**TASK DATA:**
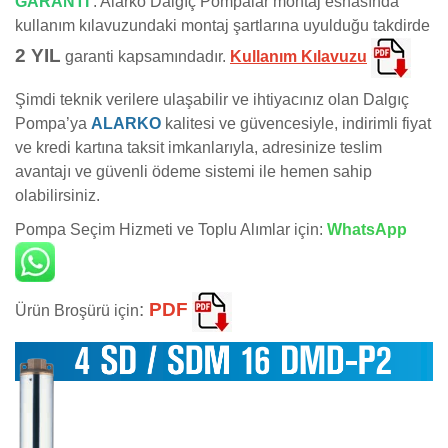
GARANTİ
: Alarko Dalgıç Pompalar montaj esnasında
kullanım kılavuzundaki montaj şartlarına uyulduğu takdirde
2 YIL
garanti kapsamındadır.
Kullanım Kılavuzu
Şimdi teknik verilere ulaşabilir ve ihtiyacınız olan Dalgıç
Pompa’ya
ALARKO
kalitesi ve güvencesiyle, indirimli fiyat
ve kredi kartına taksit imkanlarıyla, adresinize teslim
avantajı ve güvenli ödeme sistemi ile hemen sahip
olabilirsiniz.
Pompa Seçim Hizmeti ve Toplu Alımlar için:
WhatsApp
:
PDF
Ürün Broşürü için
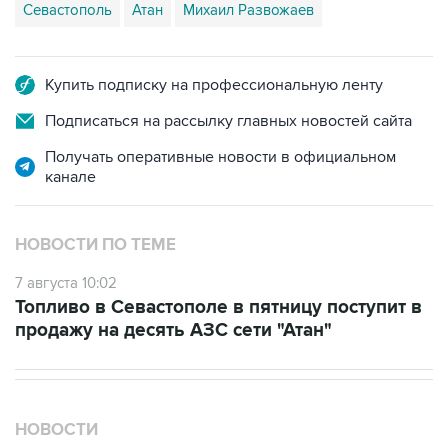
Севастополь
Атан
Михаил Развожаев
Купить подписку на профессиональную ленту
Подписаться на рассылку главных новостей сайта
Получать оперативные новости в официальном
канале
НОВОСТИ ПО ТЕМЕ
7 августа 10:02
Топливо в Севастополе в пятницу поступит в
продажу на десять АЗС сети "Атан"
НОВОСТИ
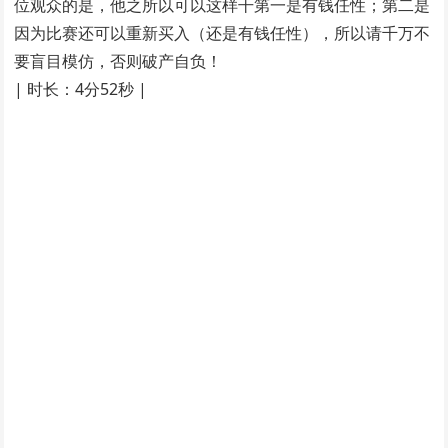
位观众的是，他之所以可以这样干第一是有钱任性；第二是
因为比赛还可以重新买入（还是有钱任性），所以请千万不
要盲目模仿，否则破产自负！
| 时长：4分52秒 |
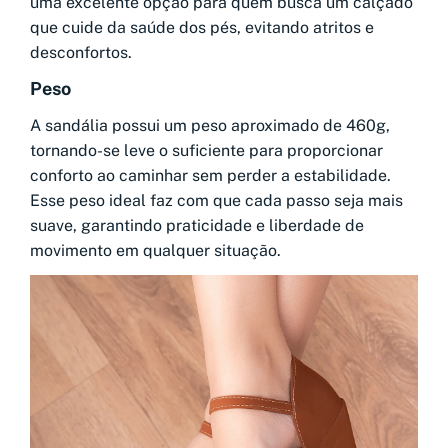
uma excelente opção para quem busca um calçado
que cuide da saúde dos pés, evitando atritos e
desconfortos.
Peso
A sandália possui um peso aproximado de 460g,
tornando-se leve o suficiente para proporcionar
conforto ao caminhar sem perder a estabilidade.
Esse peso ideal faz com que cada passo seja mais
suave, garantindo praticidade e liberdade de
movimento em qualquer situação.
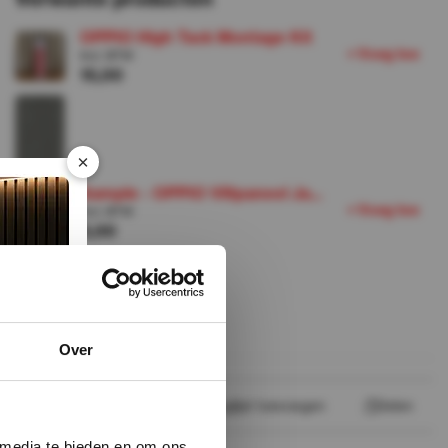
OPPIO High Tack Montage Kit
+
V
o
e
g
o
e
t
Incl. BTW
15,00
×
Sample - OPPIO Viltpaneel Ja...
+
V
o
e
g
o
e
t
Incl. BTW
5,00
Over
Vergelijk
Aan verlanglijst toevoegen
Delen
 media te bieden en om ons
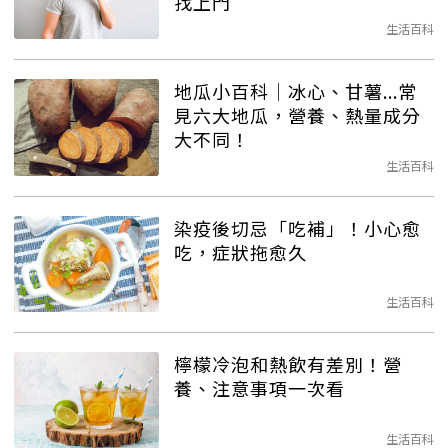
找上門
生活百科
地瓜小百科│冰心、甘薯...常
見六大地瓜，營養、熱量成分
大不同！
生活百科
染疫後切忌「吃補」！小心愈
吃，症狀拖愈久
生活百科
檸檬冷泡和熱飲有差別！營
養、注意事項一次看
生活百科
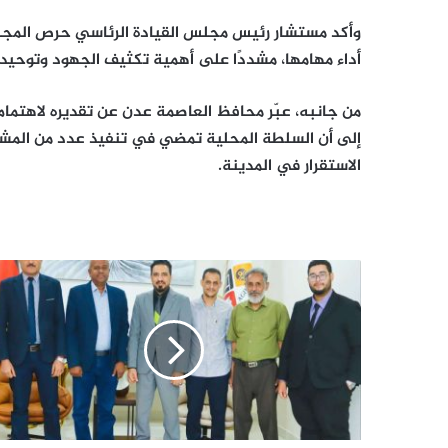
وأكد مستشار رئيس مجلس القيادة الرئاسي حرص المج
أداء مهامها، مشددًا على أهمية تكثيف الجهود وتوحيد
من جانبه، عبّر محافظ العاصمة عدن عن تقديره لاهتمام
إلى أن السلطة المحلية تمضي في تنفيذ عدد من المشا
الاستقرار في المدينة.
لتمكين
الشباب
وتنمية
مهاراتهم..
هيئة
التعليم
والشباب
تناقش
مع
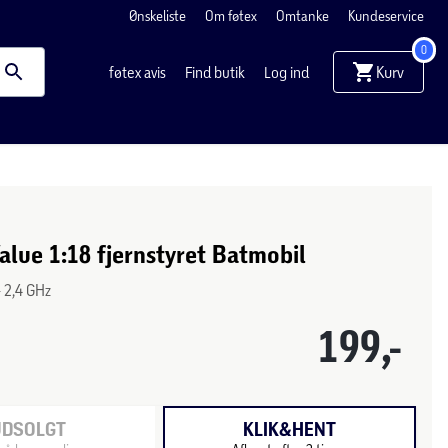
Ønskeliste
Om føtex
Omtanke
Kundeservice
0
Kurv
føtex avis
Find butik
Log ind
lue 1:18 fjernstyret Batmobil
- 2,4 GHz
199,-
UDSOLGT
KLIK&HENT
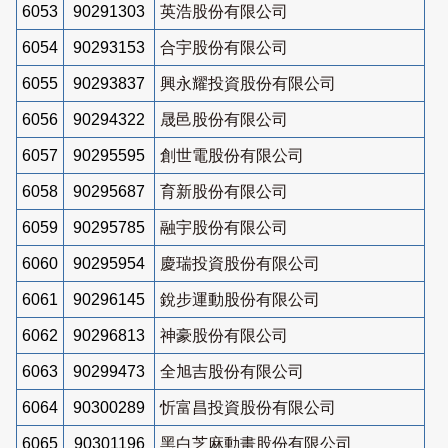
6053
90291303
英浩股份有限公司
6054
90293153
合宇股份有限公司
6055
90293837
興永耀投資股份有限公司
6056
90294322
晟邑股份有限公司
6057
90295595
創世電股份有限公司
6058
90295687
育新股份有限公司
6059
90295785
融宇股份有限公司
6060
90295954
慶瑞投資股份有限公司
6061
90296145
銳步運動股份有限公司
6062
90296813
神豪股份有限公司
6063
90299473
全旭吉股份有限公司
6064
90300289
忻富昌投資股份有限公司
6065
90301196
黑白芝麻動畫股份有限公司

**TASK:**
Give every line of the data above again as it stands; the pictures stay out.

**EXERCISE SOLUTION:**
GARANTİ
: Alarko Dalgıç Pompalar montaj esnasında
kullanım kılavuzundaki montaj şartlarına uyulduğu takdirde
2 YIL
garanti kapsamındadır.
Kullanım Kılavuzu
Şimdi teknik verilere ulaşabilir ve ihtiyacınız olan Dalgıç
Pompa’ya
ALARKO
kalitesi ve güvencesiyle, indirimli fiyat
ve kredi kartına taksit imkanlarıyla, adresinize teslim
avantajı ve güvenli ödeme sistemi ile hemen sahip
olabilirsiniz.
Pompa Seçim Hizmeti ve Toplu Alımlar için:
WhatsApp
:
PDF
Ürün Broşürü için
Севастополь
Атан
Михаил Развожаев
Купить подписку на профессиональную ленту
Подписаться на рассылку главных новостей сайта
Получать оперативные новости в официальном
канале
НОВОСТИ ПО ТЕМЕ
7 августа 10:02
Топливо в Севастополе в пятницу поступит в
продажу на десять АЗС сети "Атан"
НОВОСТИ
位观众的是，他之所以可以这样干第一是有钱任性；第二是
因为比赛还可以重新买入（还是有钱任性），所以请千万不
要盲目模仿，否则破产自负！
| 时长：4分52秒 |
uma excelente opção para quem busca um calçado
que cuide da saúde dos pés, evitando atritos e
desconfortos.
Peso
A sandália possui um peso aproximado de 460g,
tornando-se leve o suficiente para proporcionar
conforto ao caminhar sem perder a estabilidade.
Esse peso ideal faz com que cada passo seja mais
suave, garantindo praticidade e liberdade de
movimento em qualquer situação.
OPPIO High Tack Montage Kit
+
V
o
e
g
o
e
t
Incl. BTW
15,00
×
Sample - OPPIO Viltpaneel Ja...
+
V
o
e
g
o
e
t
Incl. BTW
5,00
Over
Vergelijk
Aan verlanglijst toevoegen
Delen
 media te bieden en om ons
找上門
生活百科
地瓜小百科│冰心、甘薯...常
見六大地瓜，營養、熱量成分
大不同！
生活百科
染疫後切忌「吃補」！小心愈
吃，症狀拖愈久
生活百科
檸檬冷泡和熱飲有差別！營
養、注意事項一次看
生活百科
وأكد مستشار رئيس مجلس القيادة الرئاسي حرص المج
أداء مهامها، مشددًا على أهمية تكثيف الجهود وتوحيد
من جانبه، عبّر محافظ العاصمة عدن عن تقديره لاهتمام
إلى أن السلطة المحلية تمضي في تنفيذ عدد من المشا
الاستقرار في المدينة.
لتمكين
الشباب
وتنمية
مهاراتهم..
هيئة
التعليم
والشباب
تناقش
مع
Ønskeliste
Om føtex
Omtanke
Kundeservice
0
Kurv
føtex avis
Find butik
Log ind
lue 1:18 fjernstyret Batmobil
- 2,4 GHz
199,-
UDSOLGT
KLIK&HENT
6053
90291303
英浩股份有限公司
6054
90293153
合宇股份有限公司
6055
90293837
興永耀投資股份有限公司
6056
90294322
晟邑股份有限公司
6057
90295595
創世電股份有限公司
6058
90295687
育新股份有限公司
6059
90295785
融宇股份有限公司
6060
90295954
慶瑞投資股份有限公司
6061
90296145
銳步運動股份有限公司
6062
90296813
神豪股份有限公司
6063
90299473
全旭吉股份有限公司
6064
90300289
忻富昌投資股份有限公司
6065
90301196
黑白芝麻動畫股份有限公司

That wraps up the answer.